Posterior predictive checks are based on the comparison of the distribution of model-specific data replications with observed data. The approach is aimed at identifying and quantifying systematic discrepancies between a model and the observed data, while accounting for parameter uncertainty. The idea of model checking is not new in the population ecology literature (Lebreton et al. 1992; Williams et al. 2002), but classic goodness-of-fit tests developed for mark–recapture models are only useful to assess potential violations of basic independence assumptions and are limited to a few specific model classes (Cormack–Jolly–Seber and Jolly movement models; Williams et al. 2002). Posterior predictive checks allow an assessment of the performance of any model of interest at predicting any specific aspect of the data. Furthermore, in mark–recapture studies, model checking has traditionally not been used as an informative tool to help understand the implications of different models. Here, in the spirit of Gelman et al. (2004), we argue for incorporating model checking into the inferential process, as a way to identify the shortfalls and successes of specific models and thereby improve our understanding of biological processes of interest. In particular, by investigating the lack of fit of models that exclude individual heterogeneity, posterior predictive checks allow a direct and more relevant assessment of the issues of underlying vs. dynamic heterogeneity arguments. Keys to effective model checks are the use of graphical displays and the careful choice of discrepancy measures that are relevant to the scientific question of interest. For models of individual heterogeneity, we suggest deriving data quantities that directly represent the level of realized variation in individual performance and using histograms to compare the posterior predictive distribution of these quantities of interest to the values calculated from the observed data.
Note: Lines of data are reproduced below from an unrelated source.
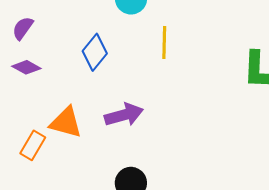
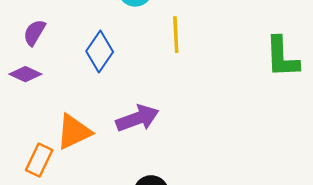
purple semicircle: (23, 28) -> (34, 33), moved
orange triangle: (66, 122) -> (74, 132), turned -36

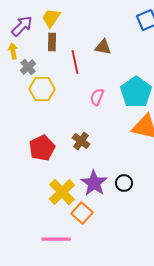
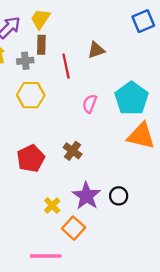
brown triangle: (103, 47) -> (96, 50), turned -30
gray cross: (28, 67) -> (25, 61), moved, turned 35
yellow cross: (62, 192) -> (52, 206), size x0.6

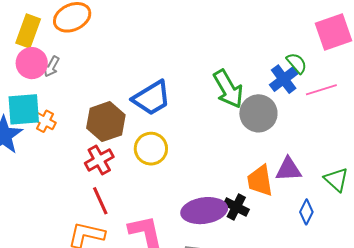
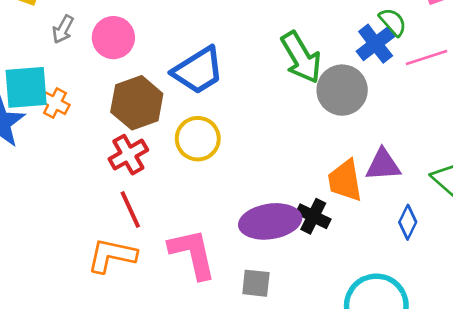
pink circle: (32, 63) -> (113, 38), moved

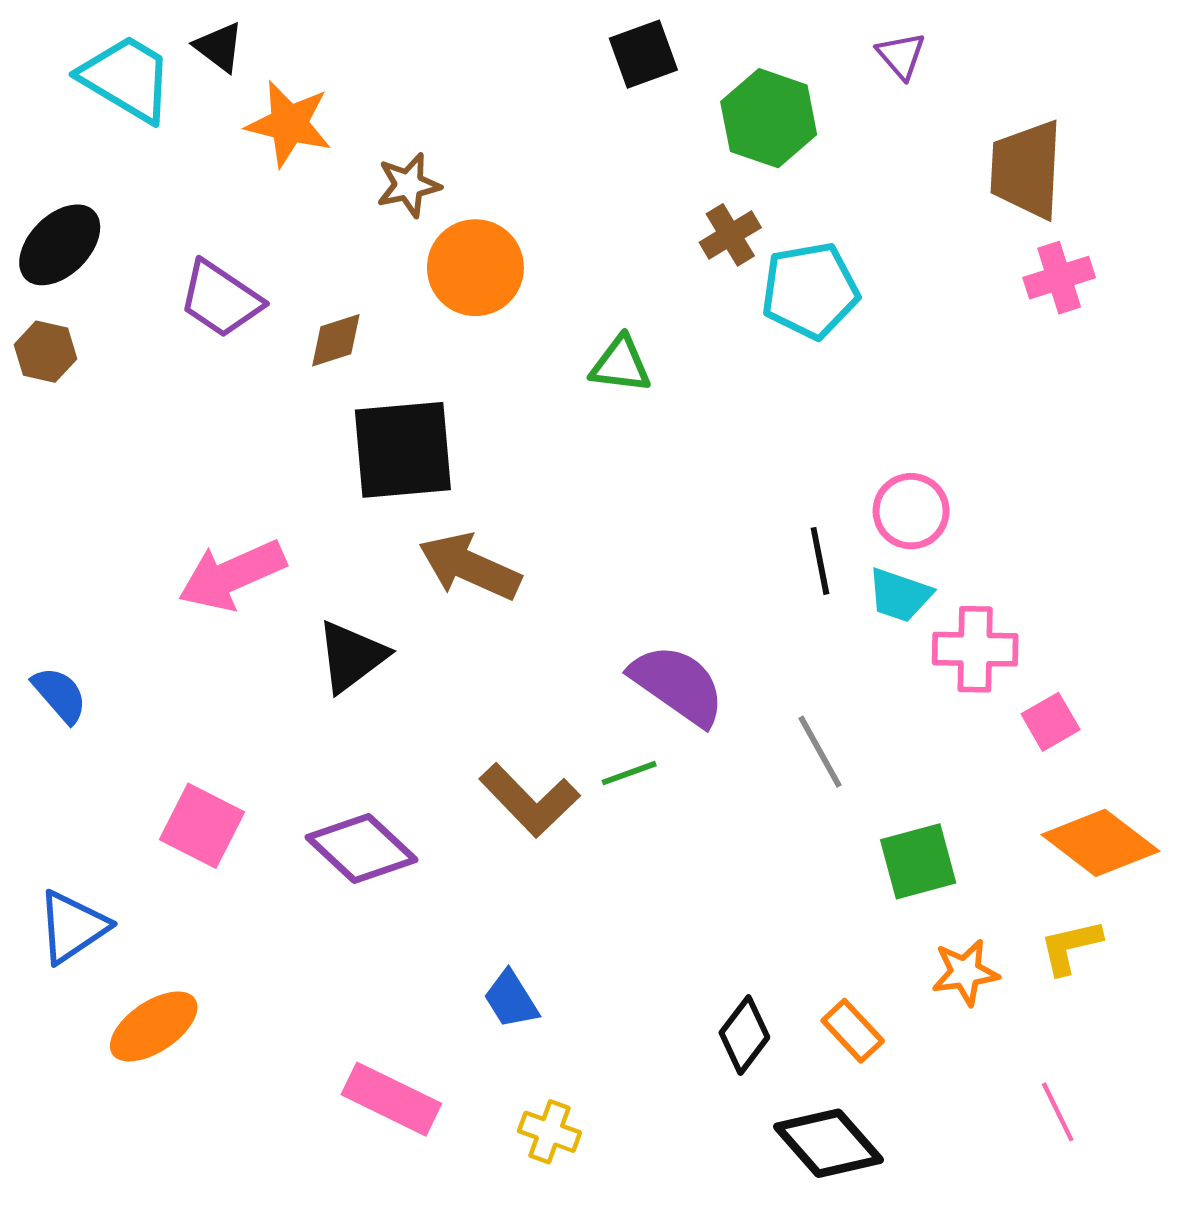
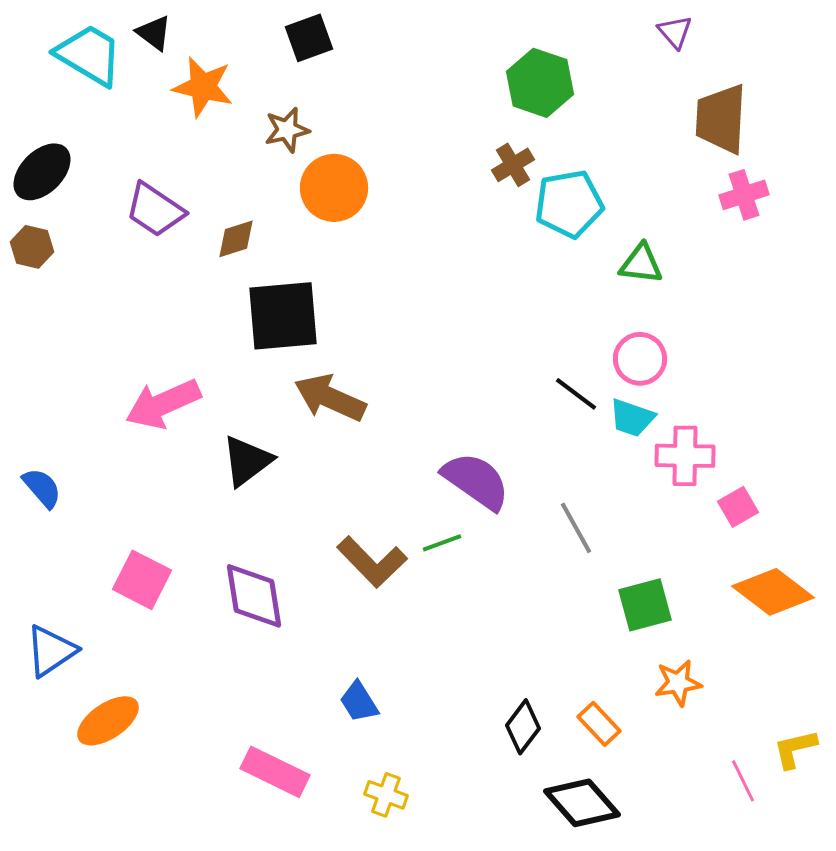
black square: (643, 54) -> (309, 38), moved
purple triangle: (901, 56) -> (675, 32), moved
green triangle: (621, 364) -> (641, 264), moved
black line: (820, 561) -> (576, 394), turned -42
purple diamond: (362, 849) -> (254, 596), turned 38
yellow L-shape: (1071, 947) -> (795, 749), moved

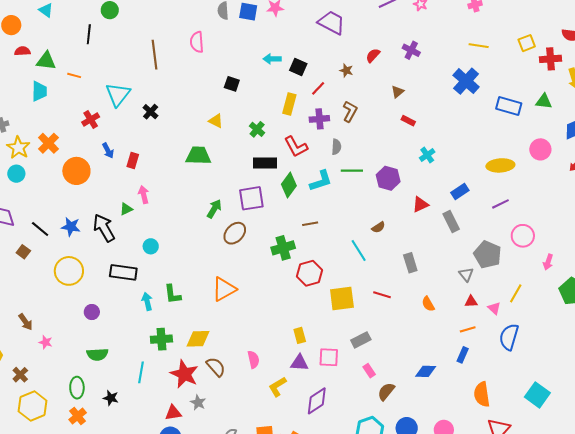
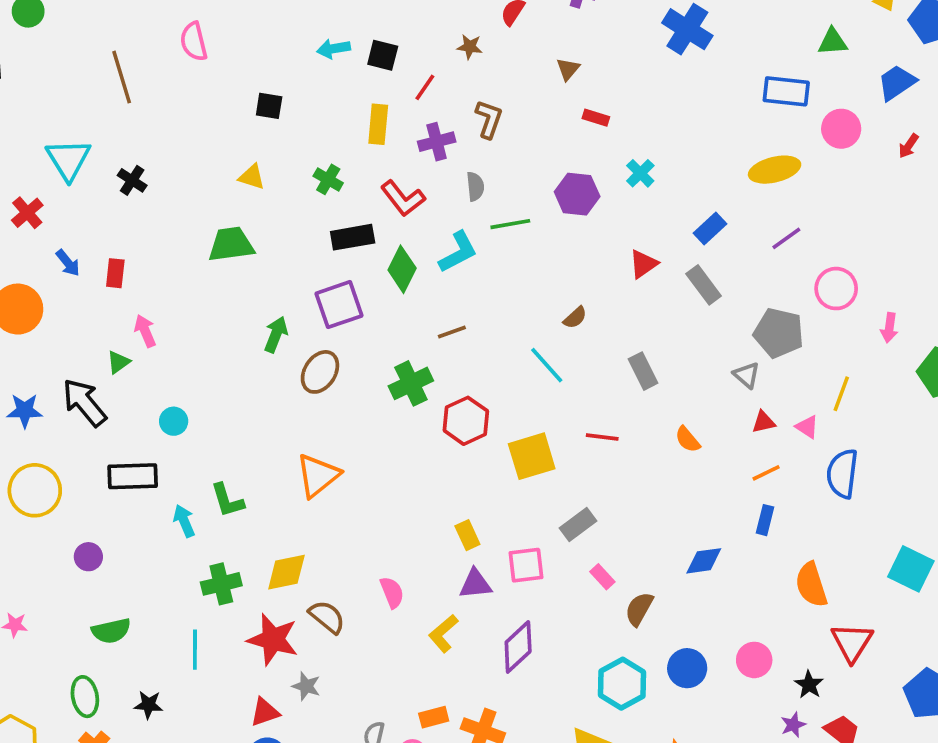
blue rectangle: (509, 106) -> (786, 91), moved
purple hexagon: (388, 178) -> (577, 194), moved

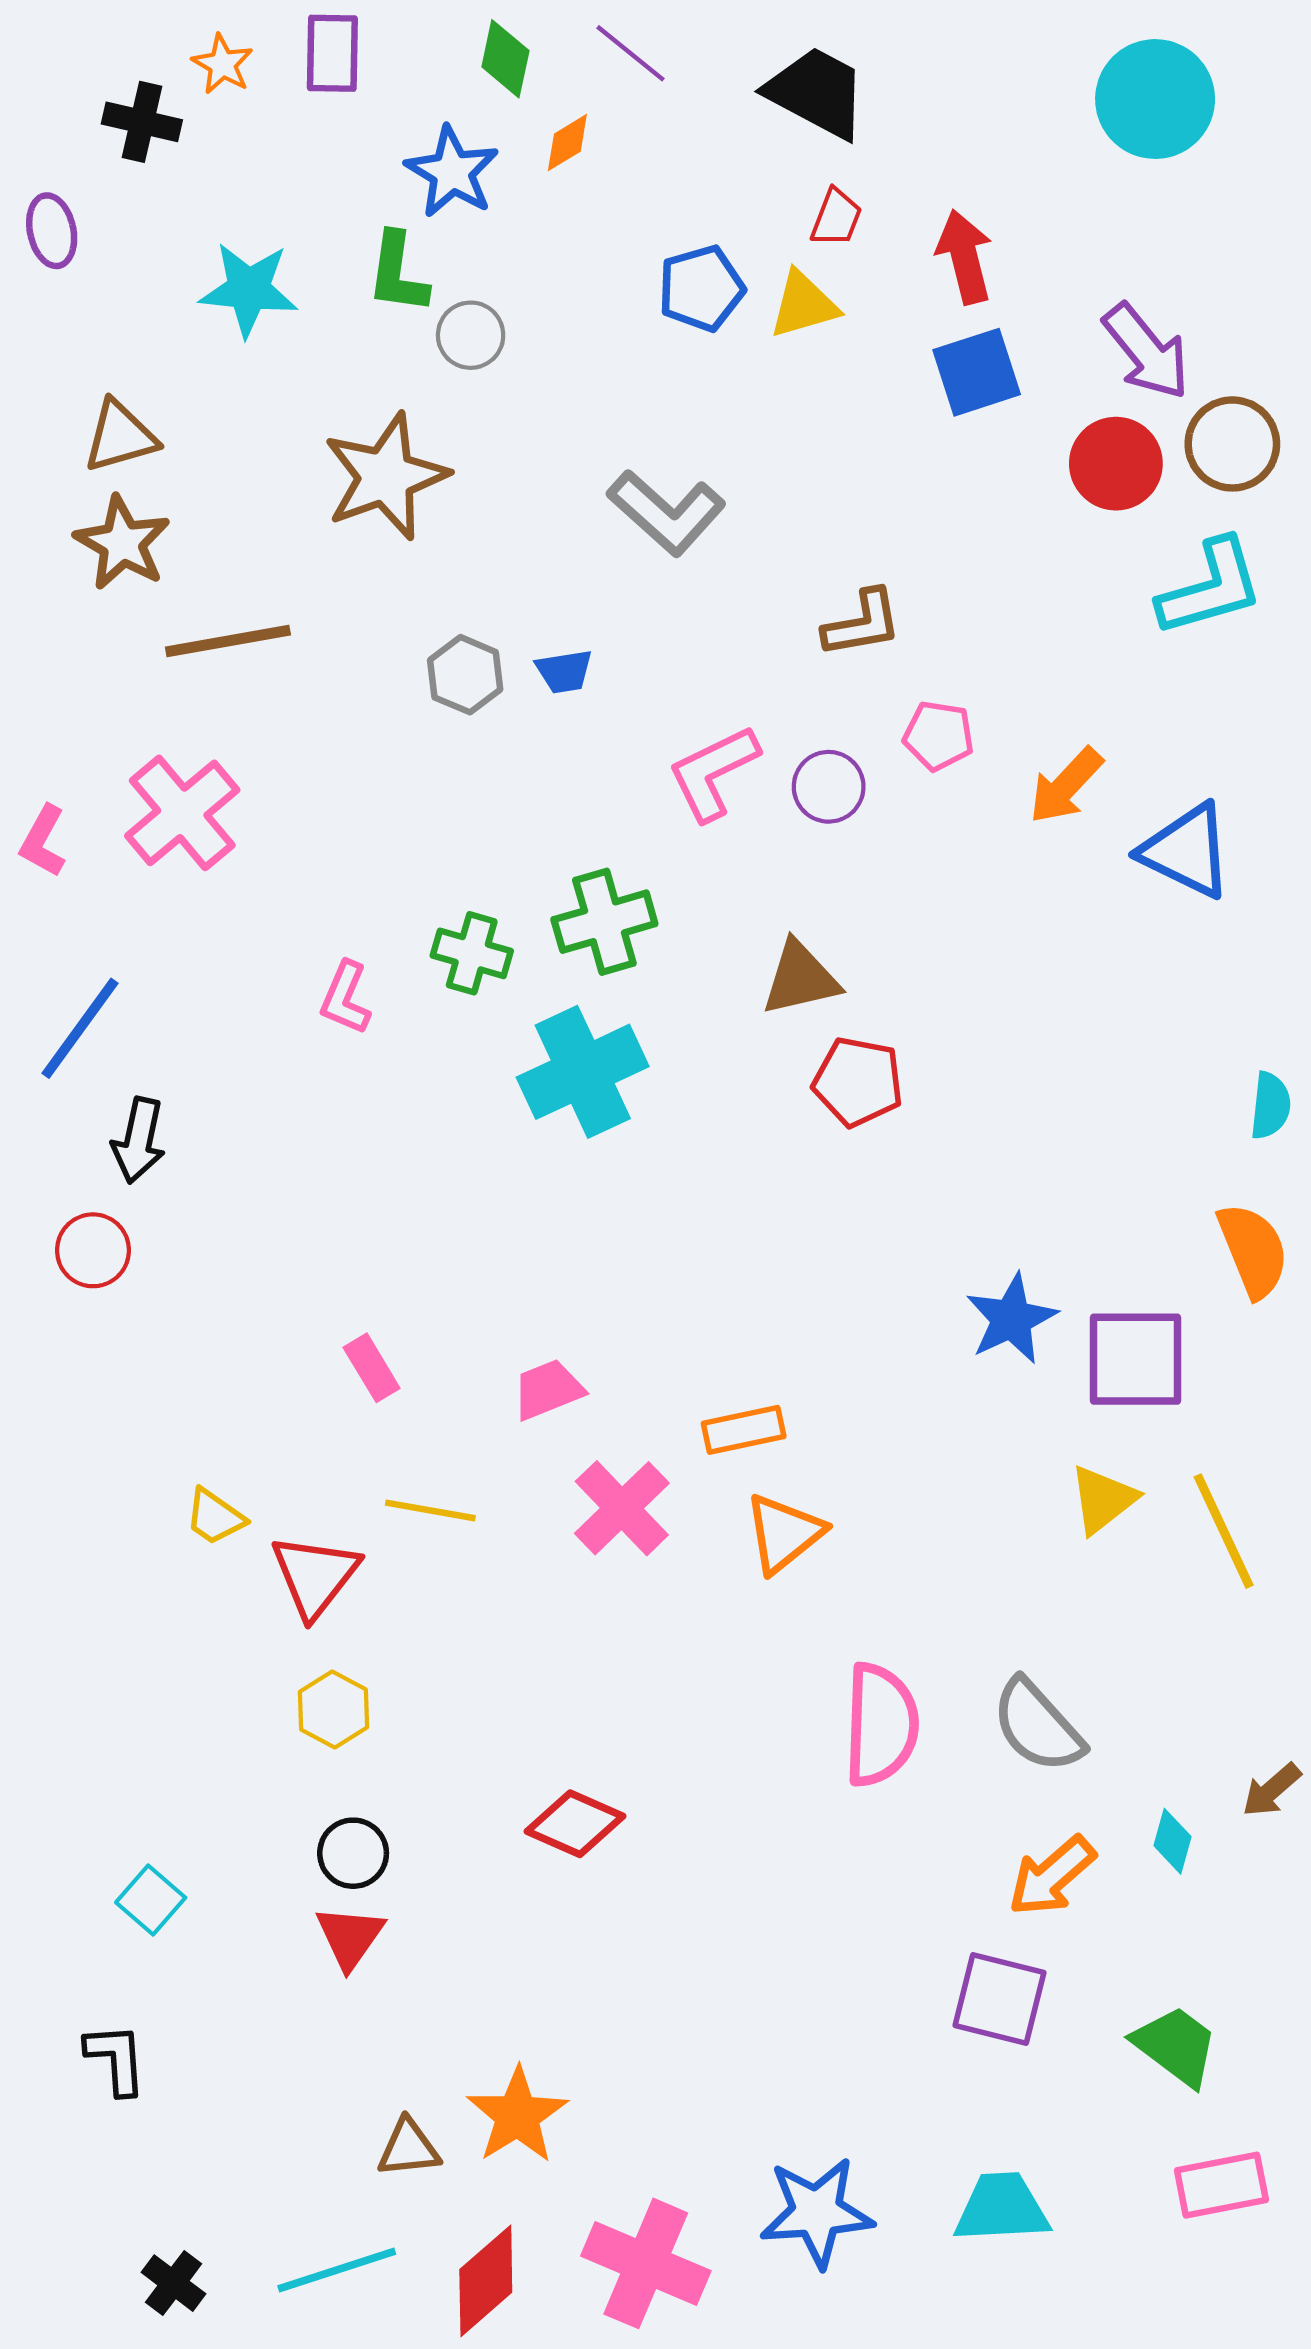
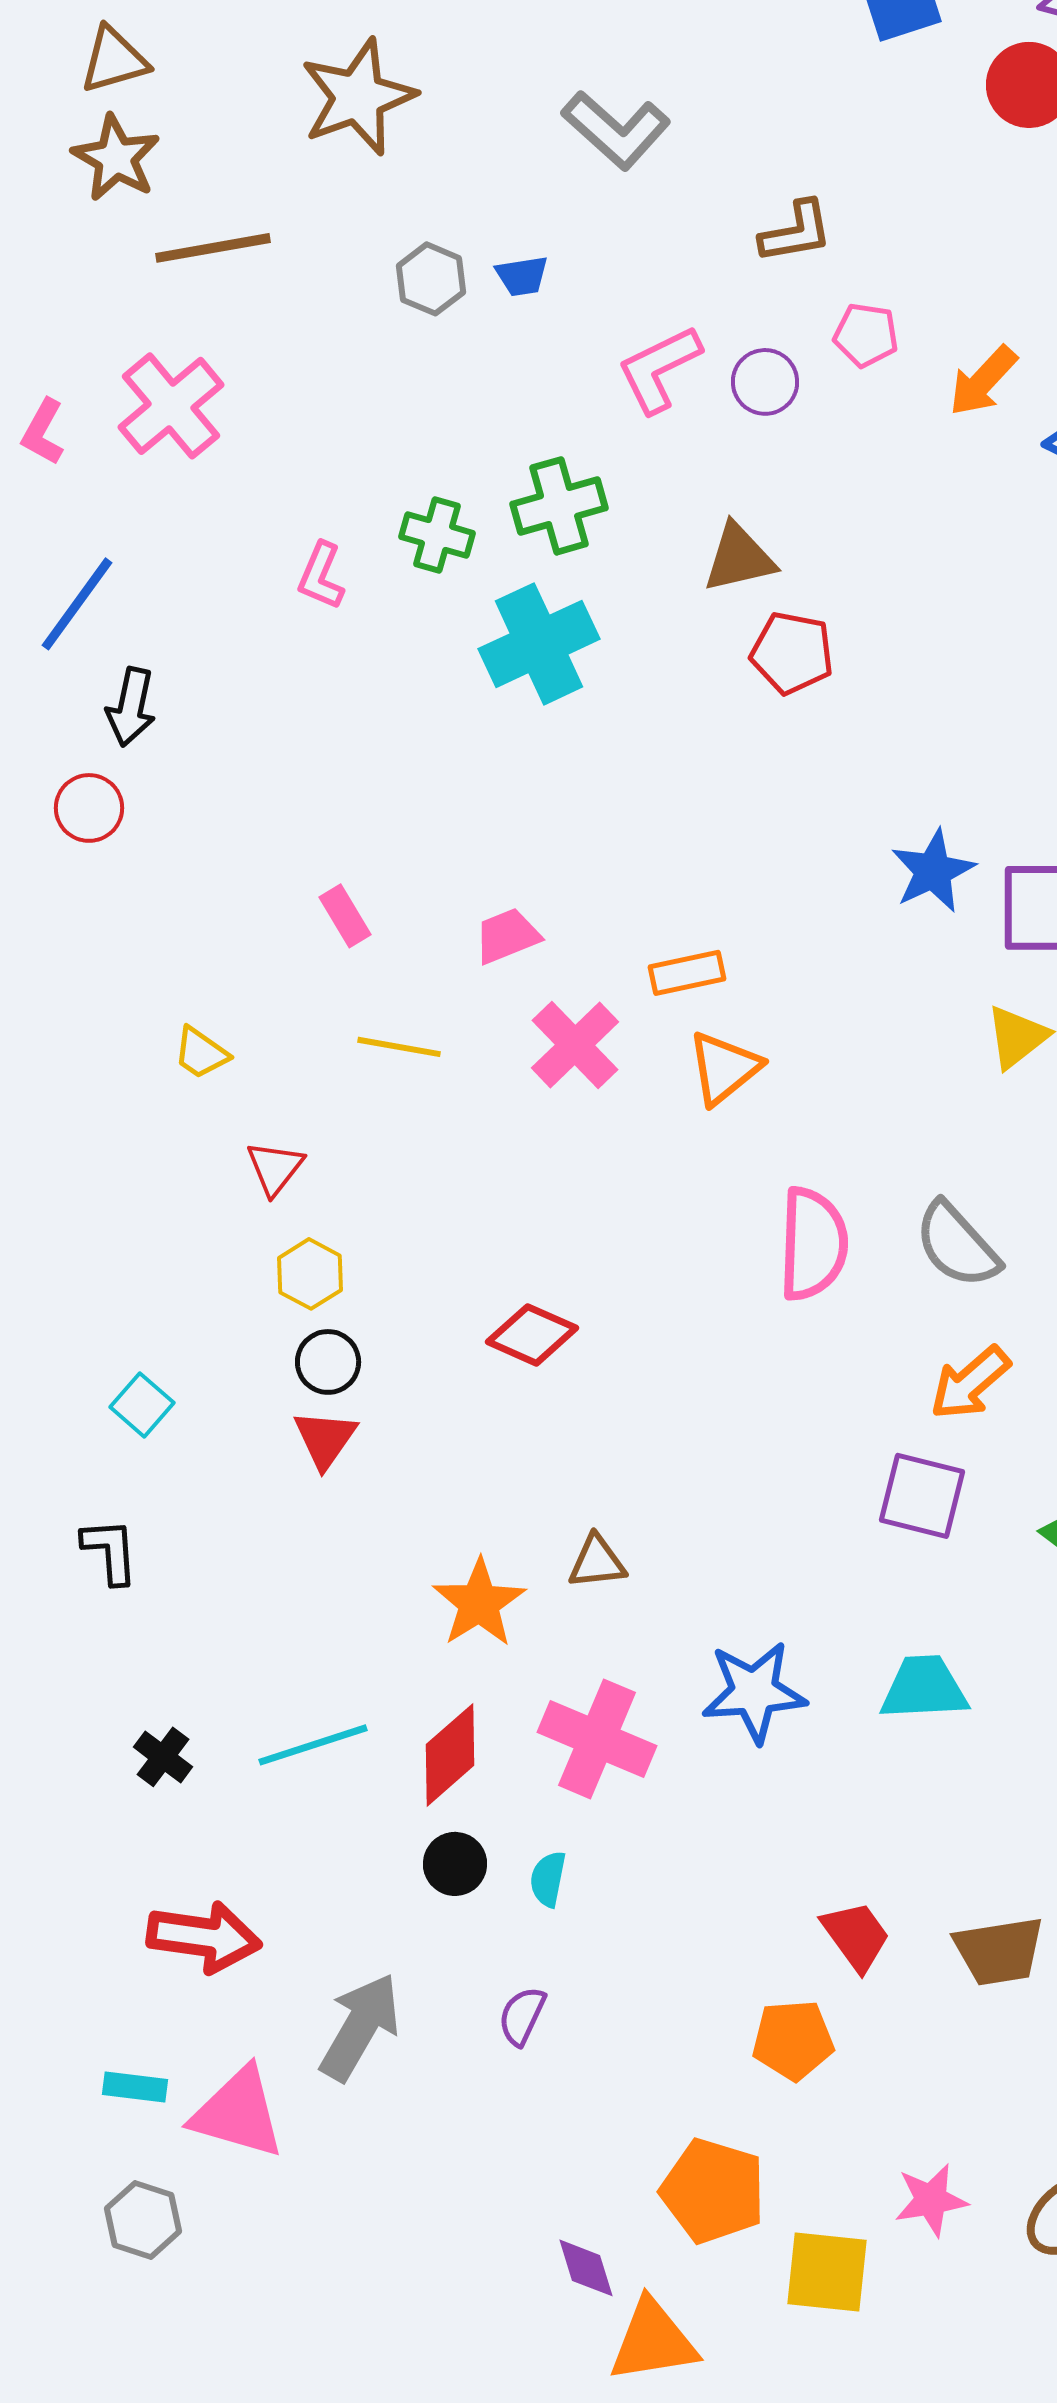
red triangle: (315, 1576) -> (275, 1168), moved, size x0.7
yellow hexagon: (333, 1710) -> (310, 1274), moved
brown triangle: (409, 2148) -> (597, 1562), moved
In the following sections, we describe the principle of posterior predictive checks and illustrate their use with a case study that investigates the magnitude of individual reproductive heterogeneity in a population of Weddell seals (*Leptonychotes weddellii*). We note that full details of the data analyses and the biological interpretations of the results are available elsewhere (Chambert et al. 2013) and so not discussed here. Our purpose in this paper is to further discuss this model-checking inferential approach to promote stronger biological inferences about individual heterogeneity in population vital rates. We particularly emphasize the choice of relevant data features and graphical displays used as informative model diagnostics. We finally discuss how we think this approach could benefit scientific progress in ecology.